#### Exercise aim:
Within the material below, find each line bearing the word "pictures" and present it.
—————
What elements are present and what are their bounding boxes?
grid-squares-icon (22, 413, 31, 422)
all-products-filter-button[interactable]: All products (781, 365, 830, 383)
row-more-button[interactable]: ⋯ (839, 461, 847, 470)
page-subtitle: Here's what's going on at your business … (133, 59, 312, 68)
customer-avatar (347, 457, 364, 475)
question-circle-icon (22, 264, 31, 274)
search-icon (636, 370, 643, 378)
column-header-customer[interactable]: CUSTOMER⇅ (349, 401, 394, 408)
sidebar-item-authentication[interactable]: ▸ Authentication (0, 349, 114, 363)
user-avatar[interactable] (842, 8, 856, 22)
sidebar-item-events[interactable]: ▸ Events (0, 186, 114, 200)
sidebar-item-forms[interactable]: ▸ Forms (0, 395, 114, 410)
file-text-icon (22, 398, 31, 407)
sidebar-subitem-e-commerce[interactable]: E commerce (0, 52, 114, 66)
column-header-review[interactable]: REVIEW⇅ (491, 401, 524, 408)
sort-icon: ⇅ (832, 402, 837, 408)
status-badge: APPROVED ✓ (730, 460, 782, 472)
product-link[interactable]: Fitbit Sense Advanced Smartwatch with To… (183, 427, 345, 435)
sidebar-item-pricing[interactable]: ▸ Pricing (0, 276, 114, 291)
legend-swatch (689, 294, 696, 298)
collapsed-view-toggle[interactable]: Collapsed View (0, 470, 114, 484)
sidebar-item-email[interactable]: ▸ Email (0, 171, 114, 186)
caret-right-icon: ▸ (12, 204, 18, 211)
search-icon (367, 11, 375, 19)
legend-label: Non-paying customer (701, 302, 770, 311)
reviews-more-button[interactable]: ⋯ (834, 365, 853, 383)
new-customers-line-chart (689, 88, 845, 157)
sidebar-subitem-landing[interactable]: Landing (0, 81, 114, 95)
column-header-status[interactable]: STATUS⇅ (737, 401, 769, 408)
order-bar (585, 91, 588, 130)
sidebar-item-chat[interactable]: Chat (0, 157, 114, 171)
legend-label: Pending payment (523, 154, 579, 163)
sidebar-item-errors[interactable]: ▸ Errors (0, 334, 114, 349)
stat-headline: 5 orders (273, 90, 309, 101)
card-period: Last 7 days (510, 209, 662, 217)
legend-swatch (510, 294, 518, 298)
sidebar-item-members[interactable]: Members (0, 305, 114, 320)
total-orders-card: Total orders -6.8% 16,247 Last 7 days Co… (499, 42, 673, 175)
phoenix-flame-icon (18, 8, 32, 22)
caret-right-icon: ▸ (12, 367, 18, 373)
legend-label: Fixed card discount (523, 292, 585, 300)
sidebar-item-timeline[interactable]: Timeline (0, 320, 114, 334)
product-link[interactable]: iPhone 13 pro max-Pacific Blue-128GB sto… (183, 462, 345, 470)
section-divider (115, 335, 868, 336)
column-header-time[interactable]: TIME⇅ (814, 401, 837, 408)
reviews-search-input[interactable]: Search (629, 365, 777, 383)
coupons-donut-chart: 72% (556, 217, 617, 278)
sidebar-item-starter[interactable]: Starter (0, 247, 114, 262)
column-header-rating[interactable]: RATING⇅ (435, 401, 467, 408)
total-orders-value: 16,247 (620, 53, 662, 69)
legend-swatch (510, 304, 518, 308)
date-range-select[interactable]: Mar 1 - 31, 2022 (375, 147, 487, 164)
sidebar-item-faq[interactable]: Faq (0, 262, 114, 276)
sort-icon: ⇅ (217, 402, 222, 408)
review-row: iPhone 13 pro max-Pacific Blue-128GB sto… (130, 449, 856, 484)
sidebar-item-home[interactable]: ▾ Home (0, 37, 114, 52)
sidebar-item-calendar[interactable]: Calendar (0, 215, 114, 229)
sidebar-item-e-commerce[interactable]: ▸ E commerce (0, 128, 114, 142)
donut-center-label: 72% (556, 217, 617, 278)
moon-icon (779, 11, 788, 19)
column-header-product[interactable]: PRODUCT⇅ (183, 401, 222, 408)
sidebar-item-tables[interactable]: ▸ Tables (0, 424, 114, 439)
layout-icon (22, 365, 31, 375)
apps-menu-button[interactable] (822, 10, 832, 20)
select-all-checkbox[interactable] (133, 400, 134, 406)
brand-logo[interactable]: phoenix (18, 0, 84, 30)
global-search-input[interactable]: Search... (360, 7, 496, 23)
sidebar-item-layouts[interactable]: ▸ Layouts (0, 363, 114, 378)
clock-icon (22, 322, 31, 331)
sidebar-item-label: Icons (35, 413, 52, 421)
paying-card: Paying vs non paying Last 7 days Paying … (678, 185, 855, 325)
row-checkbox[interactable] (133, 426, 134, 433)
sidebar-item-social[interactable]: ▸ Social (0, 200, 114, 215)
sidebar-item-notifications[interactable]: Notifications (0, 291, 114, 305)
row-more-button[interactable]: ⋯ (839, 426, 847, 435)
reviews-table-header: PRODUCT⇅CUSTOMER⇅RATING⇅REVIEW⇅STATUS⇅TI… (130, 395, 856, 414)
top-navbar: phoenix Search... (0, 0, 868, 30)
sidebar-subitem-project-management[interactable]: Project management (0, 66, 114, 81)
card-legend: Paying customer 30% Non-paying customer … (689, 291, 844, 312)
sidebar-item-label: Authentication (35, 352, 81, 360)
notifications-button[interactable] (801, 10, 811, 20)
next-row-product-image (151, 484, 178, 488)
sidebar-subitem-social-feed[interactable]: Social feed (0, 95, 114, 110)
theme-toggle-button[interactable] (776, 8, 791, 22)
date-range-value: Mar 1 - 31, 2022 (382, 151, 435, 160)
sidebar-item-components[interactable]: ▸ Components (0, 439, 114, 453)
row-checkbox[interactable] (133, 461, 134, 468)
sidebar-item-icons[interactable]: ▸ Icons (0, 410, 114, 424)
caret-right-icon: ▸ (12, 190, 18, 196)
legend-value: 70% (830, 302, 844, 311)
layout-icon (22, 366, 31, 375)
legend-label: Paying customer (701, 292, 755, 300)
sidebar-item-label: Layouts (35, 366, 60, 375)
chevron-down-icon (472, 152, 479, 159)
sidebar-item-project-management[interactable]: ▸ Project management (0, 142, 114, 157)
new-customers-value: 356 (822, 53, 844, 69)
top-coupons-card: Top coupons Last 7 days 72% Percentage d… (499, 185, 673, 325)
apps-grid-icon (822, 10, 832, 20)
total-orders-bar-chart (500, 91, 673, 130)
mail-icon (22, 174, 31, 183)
—————
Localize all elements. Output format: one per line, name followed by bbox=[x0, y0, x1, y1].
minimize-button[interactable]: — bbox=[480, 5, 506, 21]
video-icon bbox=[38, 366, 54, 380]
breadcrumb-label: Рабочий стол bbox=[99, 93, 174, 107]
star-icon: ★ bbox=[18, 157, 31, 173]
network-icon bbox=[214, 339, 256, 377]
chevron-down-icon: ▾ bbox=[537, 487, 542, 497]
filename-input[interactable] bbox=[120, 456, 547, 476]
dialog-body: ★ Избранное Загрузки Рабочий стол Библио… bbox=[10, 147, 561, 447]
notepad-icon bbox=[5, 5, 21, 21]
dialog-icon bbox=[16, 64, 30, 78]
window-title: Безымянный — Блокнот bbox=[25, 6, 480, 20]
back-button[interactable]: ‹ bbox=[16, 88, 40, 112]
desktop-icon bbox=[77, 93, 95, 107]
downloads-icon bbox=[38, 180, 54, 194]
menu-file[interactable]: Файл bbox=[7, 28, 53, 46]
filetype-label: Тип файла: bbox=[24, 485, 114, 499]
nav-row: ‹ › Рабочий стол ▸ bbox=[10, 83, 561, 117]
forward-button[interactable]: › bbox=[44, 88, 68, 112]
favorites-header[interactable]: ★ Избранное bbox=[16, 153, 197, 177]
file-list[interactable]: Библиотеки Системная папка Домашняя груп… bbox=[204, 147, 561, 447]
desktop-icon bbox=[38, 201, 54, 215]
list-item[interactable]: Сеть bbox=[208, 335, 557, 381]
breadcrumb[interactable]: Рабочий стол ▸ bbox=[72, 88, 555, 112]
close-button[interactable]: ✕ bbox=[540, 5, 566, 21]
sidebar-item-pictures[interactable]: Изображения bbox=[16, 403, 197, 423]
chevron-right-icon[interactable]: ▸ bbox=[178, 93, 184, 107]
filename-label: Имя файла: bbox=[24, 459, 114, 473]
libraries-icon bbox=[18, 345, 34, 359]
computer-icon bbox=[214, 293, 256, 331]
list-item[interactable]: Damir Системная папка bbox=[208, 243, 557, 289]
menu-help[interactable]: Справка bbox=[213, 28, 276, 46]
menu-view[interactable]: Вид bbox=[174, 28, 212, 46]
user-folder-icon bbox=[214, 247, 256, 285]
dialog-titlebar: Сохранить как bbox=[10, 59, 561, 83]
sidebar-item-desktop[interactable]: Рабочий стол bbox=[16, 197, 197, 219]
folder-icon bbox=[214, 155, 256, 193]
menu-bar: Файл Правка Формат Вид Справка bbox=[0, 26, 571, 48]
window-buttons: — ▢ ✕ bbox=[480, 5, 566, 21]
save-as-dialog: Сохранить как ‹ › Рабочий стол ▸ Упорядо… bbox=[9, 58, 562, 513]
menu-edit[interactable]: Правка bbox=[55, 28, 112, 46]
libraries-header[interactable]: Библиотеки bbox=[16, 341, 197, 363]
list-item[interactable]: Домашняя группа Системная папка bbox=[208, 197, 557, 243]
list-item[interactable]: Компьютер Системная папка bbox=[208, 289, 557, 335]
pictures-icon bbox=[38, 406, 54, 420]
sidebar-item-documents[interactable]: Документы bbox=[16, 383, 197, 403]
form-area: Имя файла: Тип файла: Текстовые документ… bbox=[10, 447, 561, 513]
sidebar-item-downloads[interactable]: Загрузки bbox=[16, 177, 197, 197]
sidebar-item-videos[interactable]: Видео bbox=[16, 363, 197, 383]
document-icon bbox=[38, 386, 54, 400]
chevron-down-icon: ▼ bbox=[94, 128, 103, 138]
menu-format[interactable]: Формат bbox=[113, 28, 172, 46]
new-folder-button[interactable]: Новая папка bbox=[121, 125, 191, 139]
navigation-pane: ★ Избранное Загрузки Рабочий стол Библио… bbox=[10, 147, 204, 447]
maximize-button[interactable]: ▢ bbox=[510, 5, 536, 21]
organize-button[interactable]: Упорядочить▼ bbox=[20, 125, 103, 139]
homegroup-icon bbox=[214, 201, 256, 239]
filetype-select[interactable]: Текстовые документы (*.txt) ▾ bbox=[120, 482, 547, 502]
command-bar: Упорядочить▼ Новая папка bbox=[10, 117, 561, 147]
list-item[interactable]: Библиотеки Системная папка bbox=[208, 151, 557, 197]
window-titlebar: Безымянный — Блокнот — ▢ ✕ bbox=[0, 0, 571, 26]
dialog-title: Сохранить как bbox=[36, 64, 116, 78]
—————
#### Solution to the problem:
sidebar-item-pictures[interactable]: Изображения bbox=[16, 403, 197, 423]
pictures-icon bbox=[38, 406, 54, 420]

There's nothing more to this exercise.